Wij, geboren Joden, en geen zondaars uit de heidenen (Gal. 2:15). Wij, dat zijn Paulus, en Petrus, over wie hij hiervoor sprak, en alle andere joodse medechristenen. Paulus lijkt hier terminologie te gebruiken zoals die gebruikelijk was in de gedachtewereld waar de wereld wordt ingedeeld twee groepen mensen: geboren joden, en zondaars uit de heidenen, duidelijk van elkaar onderscheiden. Wij, zo schrijft Paulus, wij allen die tot de eerste groep behoren en niet tot de tweede, wij delen met elkaar de opvatting dat de mens niet gerechtvaardigd wordt uit werken der wet, maar door geloof in Christus Jezus. Paulus spreekt zijn joodse medegelovigen aan op een principe waarvan verwacht mag worden dat zij dat allen delen: een mens wordt gerechtvaardigd door geloof alleen. Het woordje ‘alleen’ gebruikt Paulus niet, maar de redenering bedoelt duidelijk te zeggen dat geloof de énige grond is.
Als ik probeer samen te voegen, dan klinkt in het woord ‘gerechtvaardigd’ hier nauwelijks iets door van de juridische kant, veelmeer de relationele kant, en dan in die zin dat in ‘gerechtvaardigd’ hier vooral meeklinkt: in de verbondsrelatie met God gezet zijn. Paulus ontkent dat dat gebeurt op basis van de ‘werken der wet’. De traditionele opvatting is dat Paulus zich hier richt tegen de opvatting dat mensen hun heil zelf kunnen bewerken door de wet te houden. Het nieuwere onderzoek toont aan dat dat niet de gangbare opvatting was in het jodendom van toen. Israël was (en is) zich bewust dat het Gods genade is dat een mens in de verbondsrelatie met God wordt gezet. Waar het Paulus hier om te doen is, is dat er niet weer met behulp van de onderscheidende joodse wetten een scheidsmuur wordt opgericht tussen wie wel en wie niet Gods volk is. Met ‘werken der wet’ doelt Paulus hier niet op de hele Tora of de Decaloog, maar in het bijzonder op die specifieke onderscheidende wetten.
Kortom, de waarheid van sola fide wordt hier onderstreept, maar tegen aan andere achtergrond dan gedacht. In Christus is de tussenmuur weggebroken! 
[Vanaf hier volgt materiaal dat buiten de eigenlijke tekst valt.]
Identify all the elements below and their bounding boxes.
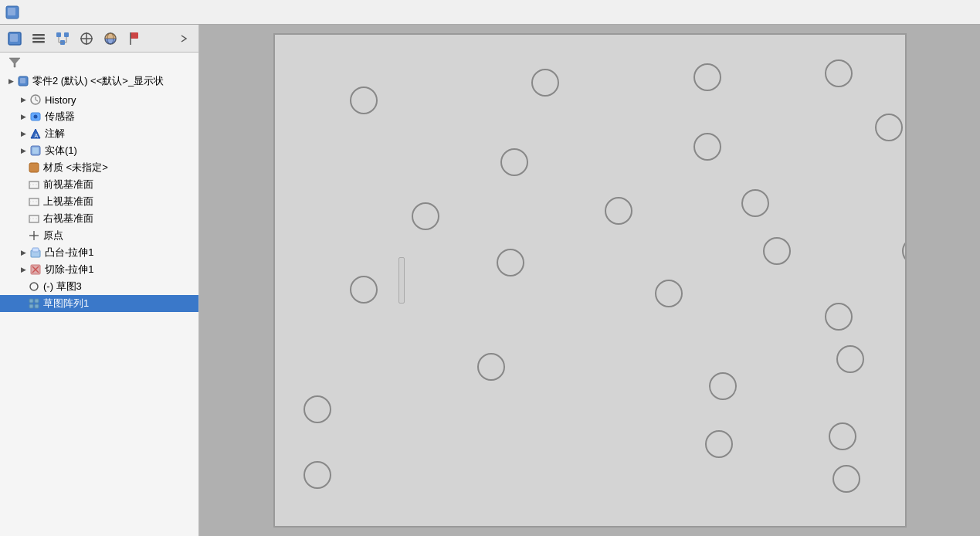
- tree-item-anno[interactable]: A 注解: [0, 125, 198, 142]
- tree-area: History 传感器 A 注解 实体(1) 材质 <未指定> 前视基准面 上视…: [0, 90, 198, 536]
- sketch-icon-sketch3: [28, 280, 40, 293]
- top-toolbar: [0, 0, 980, 25]
- label-anno: 注解: [45, 127, 65, 141]
- svg-rect-20: [131, 32, 138, 39]
- hole-12: [497, 249, 524, 276]
- svg-text:A: A: [35, 133, 39, 138]
- hole-18: [477, 353, 505, 381]
- hole-2: [693, 63, 721, 91]
- tree-item-origin[interactable]: 原点: [0, 227, 198, 244]
- panel-resize-handle[interactable]: [398, 257, 405, 304]
- svg-point-41: [33, 235, 36, 237]
- toolbar-tree-btn[interactable]: [51, 28, 74, 49]
- plane-icon-top-plane: [28, 195, 40, 208]
- svg-rect-49: [35, 299, 39, 303]
- hole-7: [741, 189, 769, 217]
- tree-item-sketch3[interactable]: (-) 草图3: [0, 278, 198, 295]
- expand-arrow-anno: [19, 129, 28, 138]
- svg-rect-31: [32, 148, 39, 154]
- tree-item-history[interactable]: History: [0, 91, 198, 108]
- expand-arrow-history: [19, 95, 28, 104]
- svg-rect-3: [10, 34, 18, 42]
- viewport: [199, 25, 980, 536]
- left-panel: 零件2 (默认) <<默认>_显示状 History 传感器 A 注解 实体(1…: [0, 25, 199, 536]
- origin-icon-origin: [28, 229, 40, 242]
- svg-rect-43: [32, 248, 39, 252]
- svg-rect-35: [29, 198, 39, 205]
- hole-6: [500, 148, 528, 176]
- pattern-icon-pattern: [28, 297, 40, 310]
- hole-1: [531, 69, 559, 97]
- main-content: 零件2 (默认) <<默认>_显示状 History 传感器 A 注解 实体(1…: [0, 25, 980, 536]
- hole-8: [412, 202, 439, 230]
- hole-10: [763, 237, 791, 265]
- label-history: History: [45, 94, 76, 106]
- toolbar-more-btn[interactable]: [172, 28, 195, 49]
- tree-item-cut-extrude[interactable]: 切除-拉伸1: [0, 261, 198, 278]
- hole-19: [705, 430, 733, 458]
- root-label: 零件2 (默认) <<默认>_显示状: [32, 74, 164, 88]
- tree-item-boss-extrude[interactable]: 凸台-拉伸1: [0, 244, 198, 261]
- canvas-area: [273, 33, 907, 528]
- svg-rect-5: [32, 37, 45, 39]
- hole-15: [825, 303, 853, 331]
- hole-13: [350, 276, 378, 304]
- svg-point-47: [30, 283, 38, 290]
- filter-btn[interactable]: [6, 54, 23, 71]
- svg-rect-51: [35, 304, 39, 308]
- expand-arrow-boss-extrude: [19, 248, 28, 257]
- toolbar-part-btn[interactable]: [3, 28, 26, 49]
- hole-23: [832, 465, 860, 493]
- label-top-plane: 上视基准面: [43, 195, 93, 209]
- tree-item-material[interactable]: 材质 <未指定>: [0, 159, 198, 176]
- toolbar-list-btn[interactable]: [27, 28, 50, 49]
- root-icon: [17, 75, 29, 87]
- hole-25: [303, 461, 331, 489]
- svg-rect-50: [29, 304, 33, 308]
- tree-item-right-plane[interactable]: 右视基准面: [0, 210, 198, 227]
- svg-marker-22: [9, 58, 20, 67]
- svg-rect-33: [29, 181, 39, 188]
- hole-3: [825, 59, 853, 87]
- svg-rect-32: [29, 163, 39, 172]
- label-material: 材质 <未指定>: [43, 161, 108, 175]
- svg-rect-24: [20, 78, 25, 83]
- svg-rect-37: [29, 215, 39, 222]
- label-pattern: 草图阵列1: [43, 297, 89, 310]
- hole-22: [303, 395, 331, 423]
- tree-root[interactable]: 零件2 (默认) <<默认>_显示状: [0, 73, 198, 90]
- part-icon-btn[interactable]: [3, 3, 22, 22]
- label-front-plane: 前视基准面: [43, 178, 93, 192]
- label-body: 实体(1): [45, 144, 77, 158]
- hole-20: [829, 422, 856, 450]
- svg-point-27: [34, 115, 38, 119]
- svg-rect-6: [32, 41, 45, 43]
- tree-item-front-plane[interactable]: 前视基准面: [0, 176, 198, 193]
- tree-item-top-plane[interactable]: 上视基准面: [0, 193, 198, 210]
- svg-rect-7: [56, 32, 61, 37]
- tree-item-sensor[interactable]: 传感器: [0, 108, 198, 125]
- hole-9: [605, 197, 632, 225]
- hole-11: [902, 237, 907, 265]
- tree-item-body[interactable]: 实体(1): [0, 142, 198, 159]
- sensor-icon-sensor: [29, 110, 42, 123]
- plane-icon-right-plane: [28, 212, 40, 225]
- svg-rect-1: [8, 8, 15, 15]
- label-sketch3: (-) 草图3: [43, 280, 82, 293]
- hole-4: [693, 133, 721, 161]
- toolbar-target-btn[interactable]: [75, 28, 98, 49]
- tree-item-pattern[interactable]: 草图阵列1: [0, 295, 198, 312]
- svg-rect-8: [64, 32, 69, 37]
- toolbar-globe-btn[interactable]: [99, 28, 122, 49]
- body-icon-body: [29, 144, 42, 157]
- toolbar-flag-btn[interactable]: [123, 28, 146, 49]
- filter-row: [0, 53, 198, 73]
- material-icon-material: [28, 161, 40, 174]
- label-origin: 原点: [43, 229, 63, 243]
- boss-icon-boss-extrude: [29, 246, 42, 259]
- svg-rect-4: [32, 34, 45, 36]
- left-panel-toolbar: [0, 25, 198, 53]
- label-cut-extrude: 切除-拉伸1: [45, 263, 94, 276]
- svg-rect-48: [29, 299, 33, 303]
- anno-icon-anno: A: [29, 127, 42, 140]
Ds. Eibert Kok is predikant van de Protestatse gemeente te Naaldwijk i.o.

Noten:

1. Ik heb mij m.n. laten leiden door James D.G. Dunn, The Epistle tot the Galatians, London 1993, en The Theology of Paul the Apostle, Edinburgh 1998.

2. Paul and Palestinian Judaism: A Comparison of Patterns of Religion, London and Philadelphia 1977, en Paul, the Law, and the Jewish People, Philadelphia 1983.